[Supplied entries Boundary: Start]
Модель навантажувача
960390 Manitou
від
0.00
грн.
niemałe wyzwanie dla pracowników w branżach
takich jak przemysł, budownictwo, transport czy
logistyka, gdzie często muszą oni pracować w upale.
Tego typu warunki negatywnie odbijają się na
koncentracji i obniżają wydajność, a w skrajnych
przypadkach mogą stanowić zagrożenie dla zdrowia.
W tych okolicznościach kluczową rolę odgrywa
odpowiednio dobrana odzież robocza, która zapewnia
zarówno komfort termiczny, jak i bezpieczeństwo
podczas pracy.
[Supplied entries Boundary: End]
== What needs to be done ==
The whole of the data must be given back word for word.

== Exercise result ==
Модель навантажувача
960390 Manitou
від
0.00
грн.
niemałe wyzwanie dla pracowników w branżach
takich jak przemysł, budownictwo, transport czy
logistyka, gdzie często muszą oni pracować w upale.
Tego typu warunki negatywnie odbijają się na
koncentracji i obniżają wydajność, a w skrajnych
przypadkach mogą stanowić zagrożenie dla zdrowia.
W tych okolicznościach kluczową rolę odgrywa
odpowiednio dobrana odzież robocza, która zapewnia
zarówno komfort termiczny, jak i bezpieczeństwo
podczas pracy.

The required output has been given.